Another attractive feature is the capability for one or two MIPI-CSI interfaces, which enable cost-effective camera connections for situational awareness and collaborative robotics. Many developers will also appreciate the convenient, versatile and extremely powerful USB 4.0 interfaces that are offered in addition to 4x USB 2.0. There will be up to four of them, to connect ultra-fast memory with up to 40 Gbps, or up to two 4K displays including power supply and integrated 10GbE network connection via a single USB-C cable. The graphics have also been tidied up. Support now includes 3x dedicated DDI interfaces. Specific designs for DisplayPort, DVI-I/VGA and DVI-I, HDMI, or DVI to LVDS converters are now executed on the carrier board. Further interfaces include 2x SoundWire and I2S as well as 2x SATA; eSPI, 2xSPI, SMB, 2x I2C, 2x UART, and 12 GPIOs round out the feature set.

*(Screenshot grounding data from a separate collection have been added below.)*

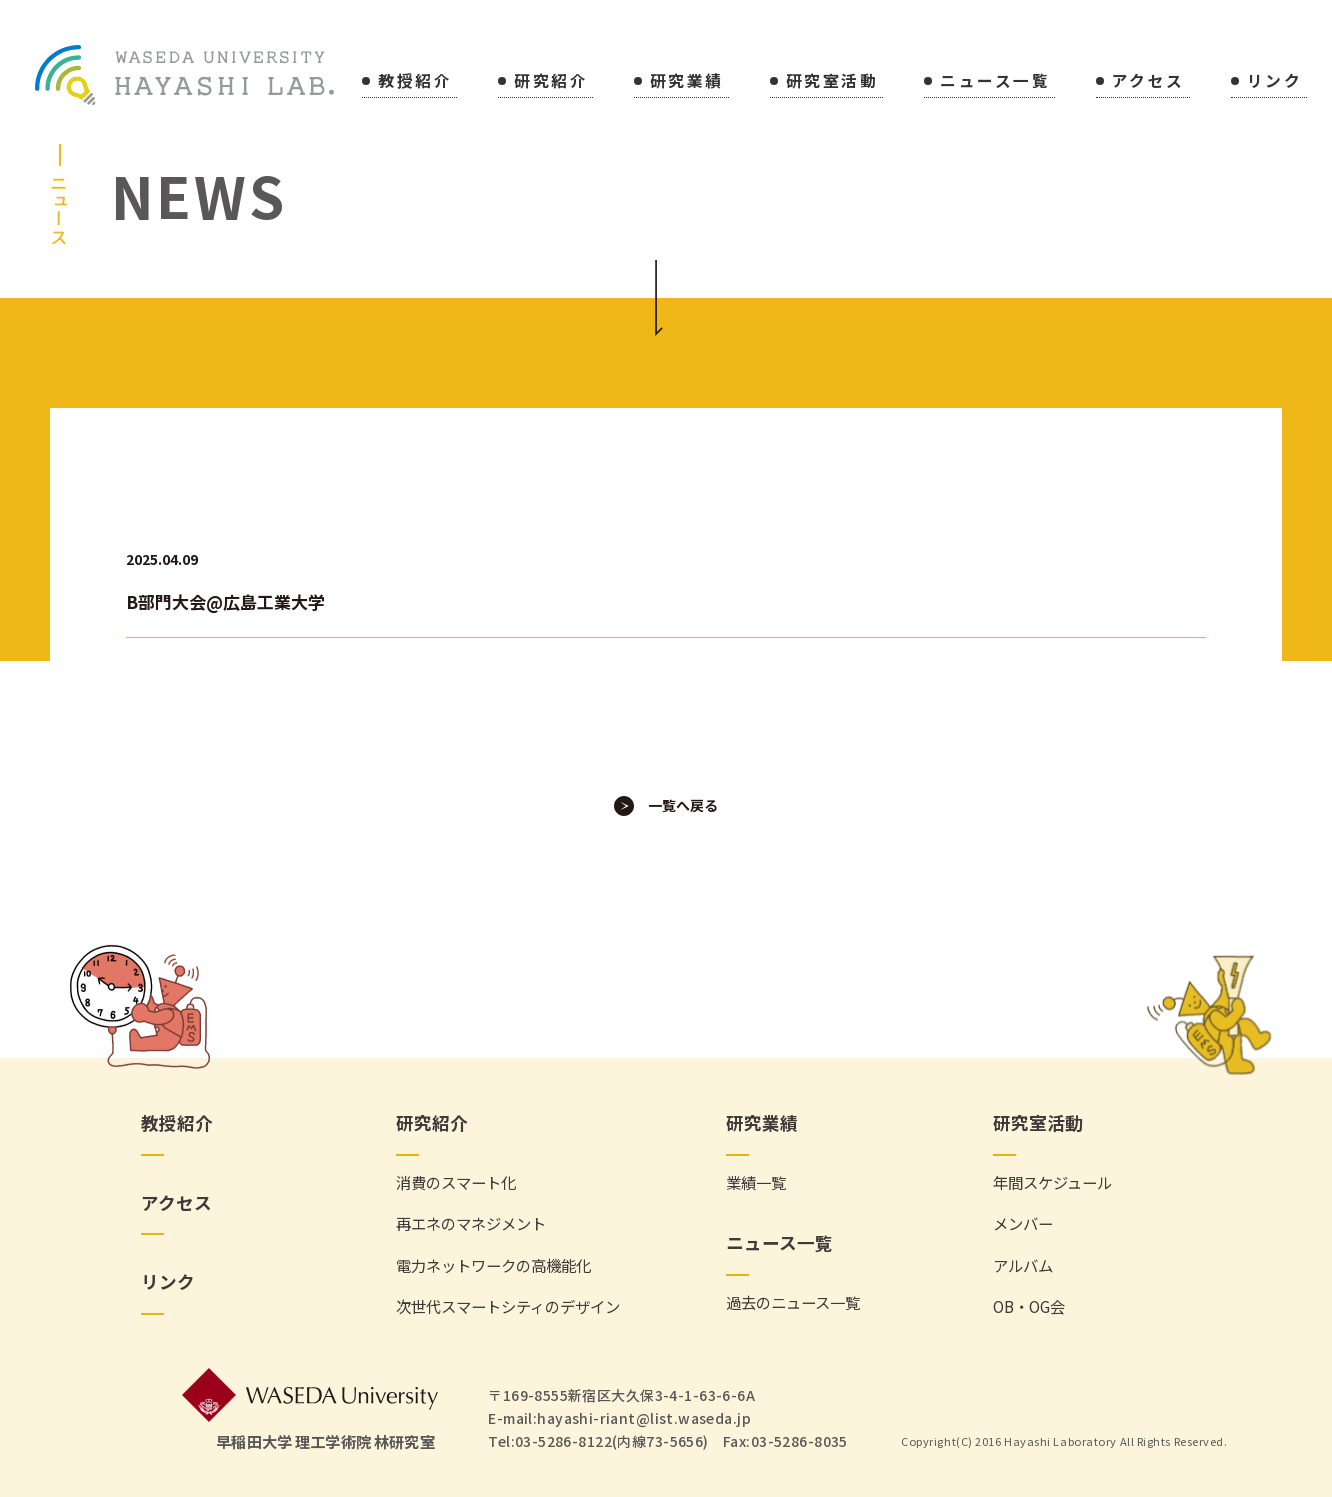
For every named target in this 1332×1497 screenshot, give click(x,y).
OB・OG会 (1029, 1307)
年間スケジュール (1052, 1182)
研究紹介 (551, 82)
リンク (1275, 82)
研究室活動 (832, 82)
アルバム (1023, 1265)
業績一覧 (756, 1182)
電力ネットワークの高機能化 (493, 1265)
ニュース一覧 (995, 82)
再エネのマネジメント (471, 1224)
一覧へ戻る (683, 805)
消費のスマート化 (456, 1182)
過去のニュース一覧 (793, 1302)
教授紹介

SoundWire, which has been added as a new interface to the specification, will replace the currently used HDA interface. SoundWire is a MIPI standard that requires only two clock and data lines, with a clock rate of up to 2.288 MHz, to connect up to four audio codecs in parallel. Each codec receives its own ID which is evaluated.
OEMs that have a business relationship with one of the companies involved in the new specification can already start suitable carrier board designs as long as they keep them under NDA and do not share them with third parties. The new specification will only become available as an open standard after the official release.
Members of the PICMG COM-HPC subcommittee include the University of Bielefeld plus Acromag, ADLINK, Advantech, Amphenol, AMI, congatec, Elma Electronic, Emerson Machine Automation Solutions, ept, Fastwel, HEITEC, Intel, Kontron, MEN, MSC Technologies, N.A.T., nVent, Samtec, Schroff, SECO, TE Connectivity, Trenz Electronic, and VersaLogic. Adlink, congatec and Kontron are committee sponsors, while congatec marketing director Christian Eder acts as chairman of the COM-HPC committee. He has also played an important role in the development of the existing COM Express standard as draft editor. Stefan Milnor from Kontron and Dylan Lang from Samtec support Christian Eder in their functions as editor and secretary, respectively, of the PICMG COM-HPC committee.